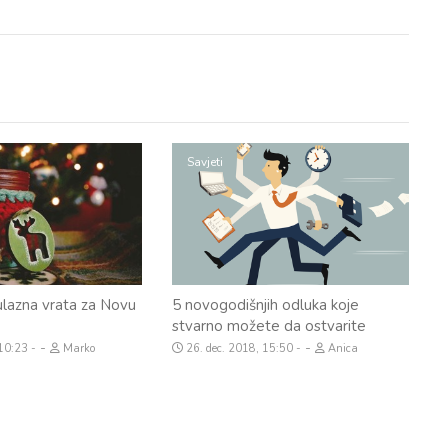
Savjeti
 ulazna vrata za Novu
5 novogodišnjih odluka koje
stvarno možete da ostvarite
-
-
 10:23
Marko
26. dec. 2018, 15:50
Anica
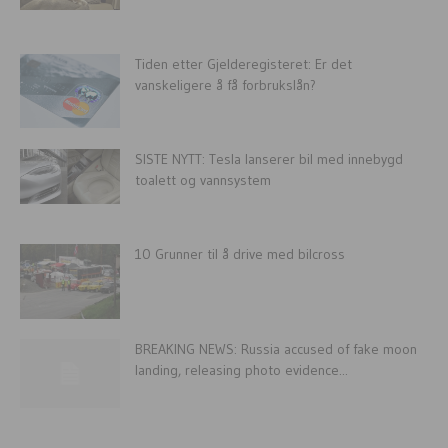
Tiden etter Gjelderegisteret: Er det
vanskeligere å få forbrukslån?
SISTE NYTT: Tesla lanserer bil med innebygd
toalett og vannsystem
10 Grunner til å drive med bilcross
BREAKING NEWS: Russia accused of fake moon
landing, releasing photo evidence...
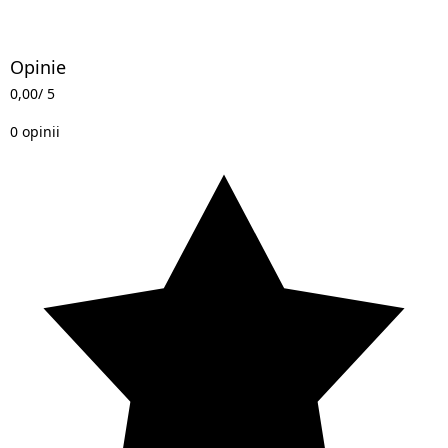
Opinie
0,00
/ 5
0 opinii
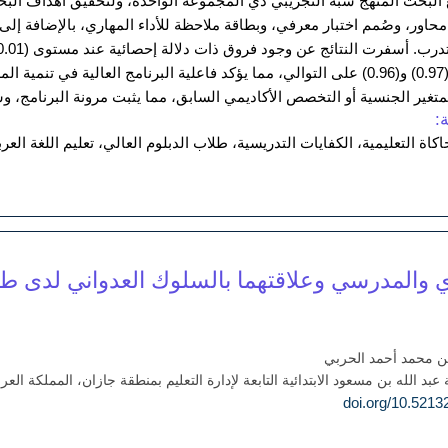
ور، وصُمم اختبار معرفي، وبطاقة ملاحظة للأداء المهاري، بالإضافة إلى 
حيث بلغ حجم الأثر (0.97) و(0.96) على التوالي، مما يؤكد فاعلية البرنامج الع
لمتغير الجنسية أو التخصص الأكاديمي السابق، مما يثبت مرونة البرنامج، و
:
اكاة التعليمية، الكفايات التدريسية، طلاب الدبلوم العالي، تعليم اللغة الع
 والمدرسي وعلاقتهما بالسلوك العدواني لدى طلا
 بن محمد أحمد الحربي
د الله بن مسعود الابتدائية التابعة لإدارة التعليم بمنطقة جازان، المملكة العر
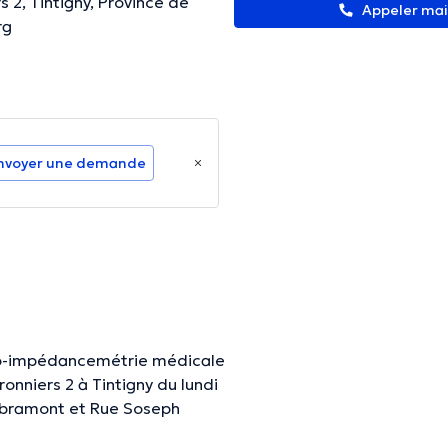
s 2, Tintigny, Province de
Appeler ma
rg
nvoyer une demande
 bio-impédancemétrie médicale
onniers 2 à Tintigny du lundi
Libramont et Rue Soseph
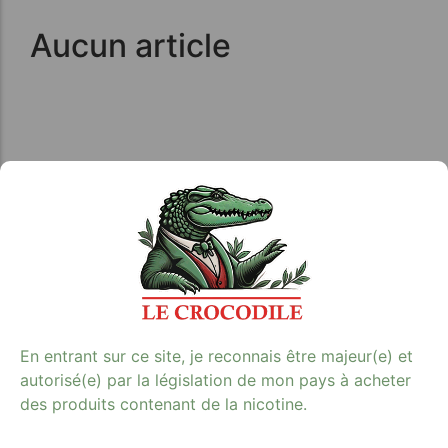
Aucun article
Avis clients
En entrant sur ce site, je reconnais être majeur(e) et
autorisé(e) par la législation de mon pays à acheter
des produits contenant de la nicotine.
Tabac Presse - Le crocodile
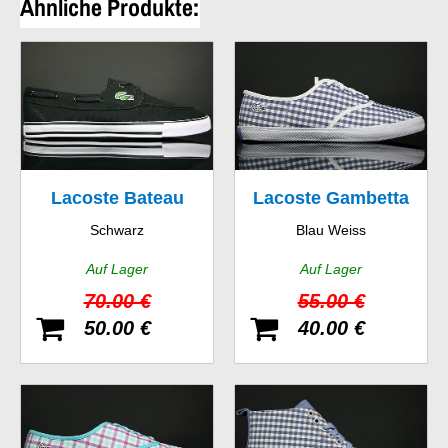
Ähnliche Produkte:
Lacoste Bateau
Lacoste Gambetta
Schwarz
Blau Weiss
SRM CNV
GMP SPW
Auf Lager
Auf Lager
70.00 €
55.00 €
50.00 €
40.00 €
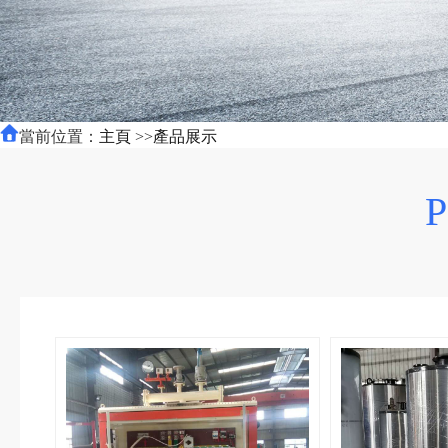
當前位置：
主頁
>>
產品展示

***

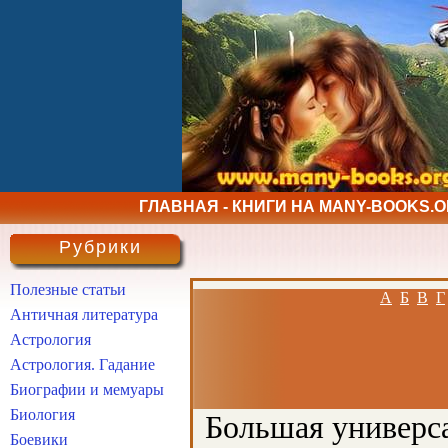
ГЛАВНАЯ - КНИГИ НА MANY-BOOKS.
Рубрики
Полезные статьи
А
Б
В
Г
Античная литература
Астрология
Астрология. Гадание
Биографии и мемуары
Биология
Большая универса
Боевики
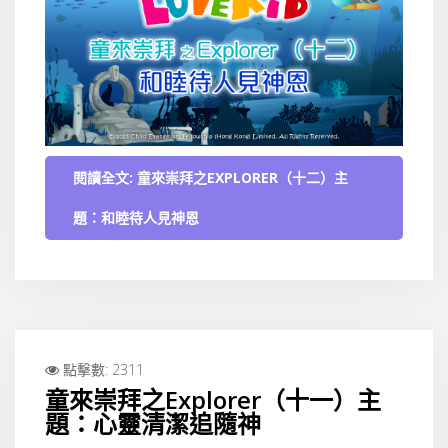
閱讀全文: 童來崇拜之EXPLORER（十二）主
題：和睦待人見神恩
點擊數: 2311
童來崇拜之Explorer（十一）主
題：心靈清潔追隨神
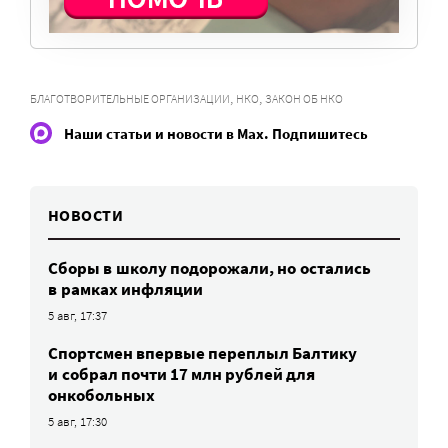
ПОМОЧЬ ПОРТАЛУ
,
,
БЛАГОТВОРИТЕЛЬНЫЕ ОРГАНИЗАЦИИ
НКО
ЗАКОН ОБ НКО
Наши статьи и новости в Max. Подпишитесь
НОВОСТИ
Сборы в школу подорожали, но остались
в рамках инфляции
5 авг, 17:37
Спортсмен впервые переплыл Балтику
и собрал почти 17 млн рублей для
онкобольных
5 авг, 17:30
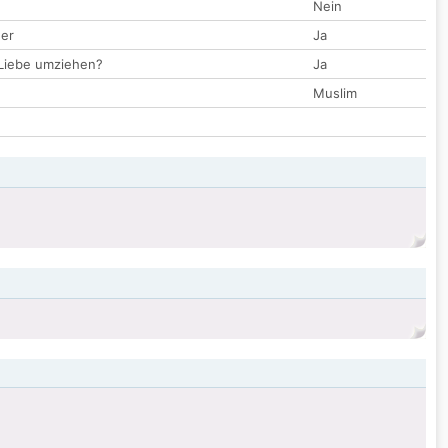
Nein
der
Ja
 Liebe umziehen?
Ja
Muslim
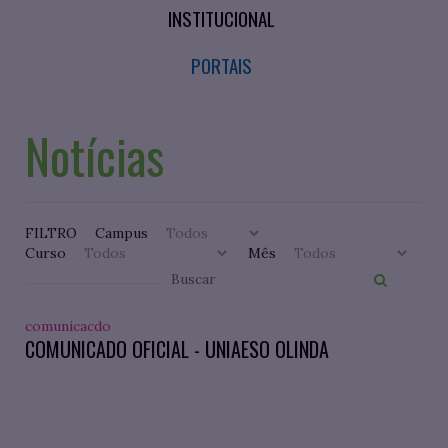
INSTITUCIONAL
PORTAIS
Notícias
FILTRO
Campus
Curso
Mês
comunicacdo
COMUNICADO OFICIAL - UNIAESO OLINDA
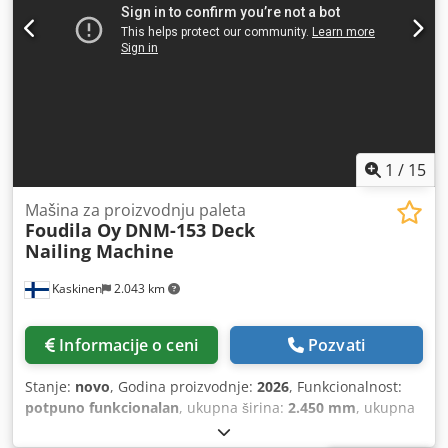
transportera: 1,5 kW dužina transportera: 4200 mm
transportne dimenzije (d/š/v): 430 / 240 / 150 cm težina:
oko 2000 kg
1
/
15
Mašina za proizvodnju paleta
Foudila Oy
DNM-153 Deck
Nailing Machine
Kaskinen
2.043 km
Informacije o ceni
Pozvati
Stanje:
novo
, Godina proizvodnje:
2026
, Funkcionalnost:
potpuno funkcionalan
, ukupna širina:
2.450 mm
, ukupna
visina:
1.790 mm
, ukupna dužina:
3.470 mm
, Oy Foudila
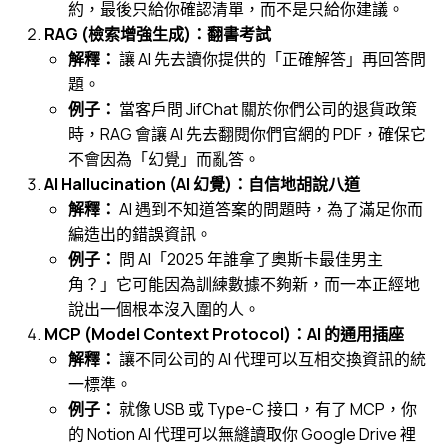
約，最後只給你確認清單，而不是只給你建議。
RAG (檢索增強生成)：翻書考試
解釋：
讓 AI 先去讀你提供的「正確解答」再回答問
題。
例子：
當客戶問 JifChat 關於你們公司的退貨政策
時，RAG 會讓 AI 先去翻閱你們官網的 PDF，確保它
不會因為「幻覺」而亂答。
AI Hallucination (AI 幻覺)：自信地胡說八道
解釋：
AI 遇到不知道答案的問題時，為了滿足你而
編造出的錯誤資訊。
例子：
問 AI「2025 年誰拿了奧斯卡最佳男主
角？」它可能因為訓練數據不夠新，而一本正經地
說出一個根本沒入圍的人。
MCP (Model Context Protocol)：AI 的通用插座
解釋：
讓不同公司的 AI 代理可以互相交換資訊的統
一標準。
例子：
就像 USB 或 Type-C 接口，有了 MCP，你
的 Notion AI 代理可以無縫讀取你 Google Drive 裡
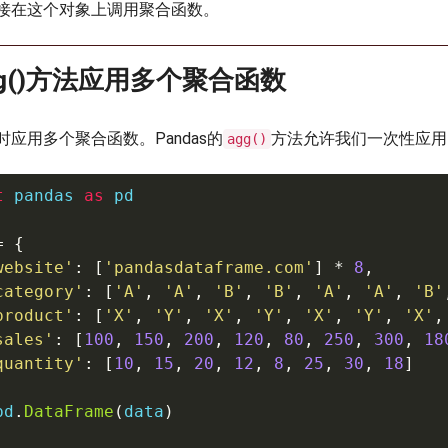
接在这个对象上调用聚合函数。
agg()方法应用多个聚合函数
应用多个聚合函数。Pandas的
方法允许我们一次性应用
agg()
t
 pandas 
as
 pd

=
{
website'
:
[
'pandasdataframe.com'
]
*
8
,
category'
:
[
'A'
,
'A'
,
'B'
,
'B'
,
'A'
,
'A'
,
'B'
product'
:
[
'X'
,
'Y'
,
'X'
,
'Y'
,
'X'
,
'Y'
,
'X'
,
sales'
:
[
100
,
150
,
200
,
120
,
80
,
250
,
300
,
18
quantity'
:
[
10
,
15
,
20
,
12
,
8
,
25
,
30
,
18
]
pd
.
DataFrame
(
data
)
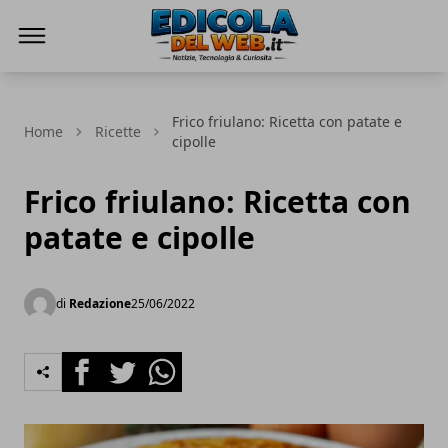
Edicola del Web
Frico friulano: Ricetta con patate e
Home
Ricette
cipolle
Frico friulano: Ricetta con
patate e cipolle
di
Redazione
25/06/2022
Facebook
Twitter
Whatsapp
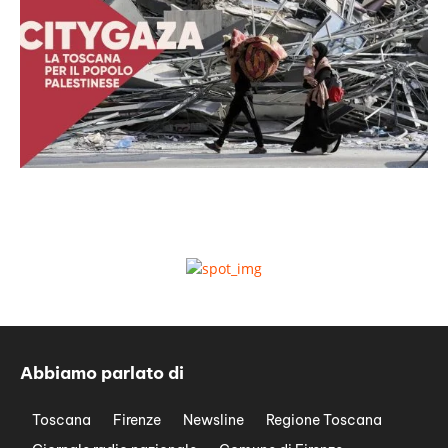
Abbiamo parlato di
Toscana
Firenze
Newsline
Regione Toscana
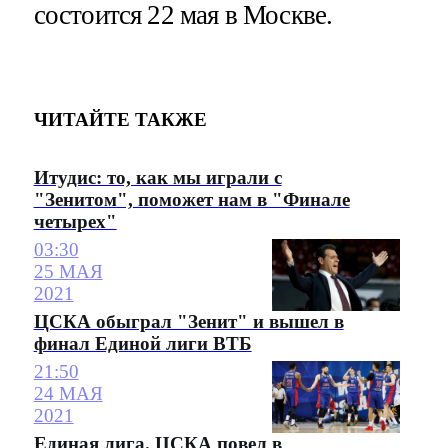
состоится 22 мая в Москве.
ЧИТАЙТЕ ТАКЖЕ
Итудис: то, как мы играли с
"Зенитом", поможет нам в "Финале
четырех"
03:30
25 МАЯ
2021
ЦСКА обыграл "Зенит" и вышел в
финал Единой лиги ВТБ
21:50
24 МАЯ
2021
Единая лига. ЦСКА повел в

***

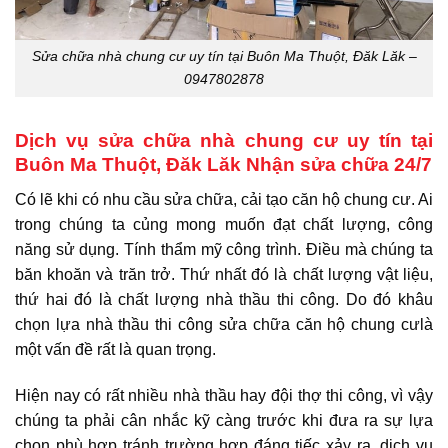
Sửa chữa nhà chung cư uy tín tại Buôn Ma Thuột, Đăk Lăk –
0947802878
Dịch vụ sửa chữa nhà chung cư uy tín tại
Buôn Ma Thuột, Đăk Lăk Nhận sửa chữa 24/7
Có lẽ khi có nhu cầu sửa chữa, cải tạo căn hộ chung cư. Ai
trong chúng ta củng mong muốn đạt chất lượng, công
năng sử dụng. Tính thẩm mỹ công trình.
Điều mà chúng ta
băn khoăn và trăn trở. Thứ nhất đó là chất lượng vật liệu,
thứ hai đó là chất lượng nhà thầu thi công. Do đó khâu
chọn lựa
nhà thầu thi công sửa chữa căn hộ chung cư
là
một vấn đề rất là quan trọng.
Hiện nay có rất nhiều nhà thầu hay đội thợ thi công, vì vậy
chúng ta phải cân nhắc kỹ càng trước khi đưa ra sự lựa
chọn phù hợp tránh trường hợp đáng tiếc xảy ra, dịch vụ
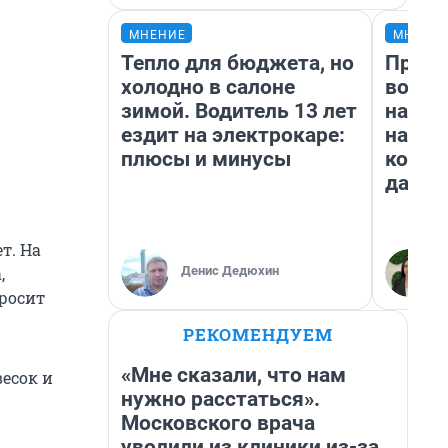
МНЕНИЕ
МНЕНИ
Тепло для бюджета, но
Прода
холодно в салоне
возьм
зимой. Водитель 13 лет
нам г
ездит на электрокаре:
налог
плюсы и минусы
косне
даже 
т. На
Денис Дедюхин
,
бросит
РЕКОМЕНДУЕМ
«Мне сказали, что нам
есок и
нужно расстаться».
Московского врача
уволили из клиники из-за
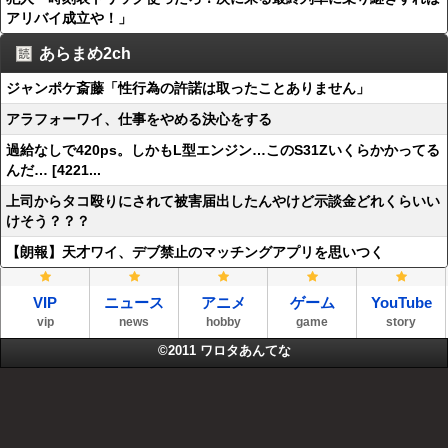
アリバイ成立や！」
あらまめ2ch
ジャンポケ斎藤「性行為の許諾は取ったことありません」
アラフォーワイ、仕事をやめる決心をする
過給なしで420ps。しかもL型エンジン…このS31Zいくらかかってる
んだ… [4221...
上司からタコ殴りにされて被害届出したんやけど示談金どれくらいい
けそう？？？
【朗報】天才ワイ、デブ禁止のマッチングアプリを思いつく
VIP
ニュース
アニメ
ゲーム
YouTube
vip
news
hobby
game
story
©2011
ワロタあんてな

***

## Aim of the exercise
In the listing above, find the line containing "agg()方法应用多个聚合函数" and the line containing "Единая лига. ЦСКА повел в"; print those lines and every line between them exactly, leaving out pictures.

## Result of this task
agg()方法应用多个聚合函数
应用多个聚合函数。Pandas的
方法允许我们一次性应用
agg()
t
 pandas 
as
 pd

=
{
website'
:
[
'pandasdataframe.com'
]
*
8
,
category'
:
[
'A'
,
'A'
,
'B'
,
'B'
,
'A'
,
'A'
,
'B'
product'
:
[
'X'
,
'Y'
,
'X'
,
'Y'
,
'X'
,
'Y'
,
'X'
,
sales'
:
[
100
,
150
,
200
,
120
,
80
,
250
,
300
,
18
quantity'
:
[
10
,
15
,
20
,
12
,
8
,
25
,
30
,
18
]
pd
.
DataFrame
(
data
)
Edicola del Web
Frico friulano: Ricetta con patate e
Home
Ricette
cipolle
Frico friulano: Ricetta con
patate e cipolle
di
Redazione
25/06/2022
Facebook
Twitter
Whatsapp
Abbiamo parlato di
Toscana
Firenze
Newsline
Regione Toscana
состоится 22 мая в Москве.
ЧИТАЙТЕ ТАКЖЕ
Итудис: то, как мы играли с
"Зенитом", поможет нам в "Финале
четырех"
03:30
25 МАЯ
2021
ЦСКА обыграл "Зенит" и вышел в
финал Единой лиги ВТБ
21:50
24 МАЯ
2021
Единая лига. ЦСКА повел в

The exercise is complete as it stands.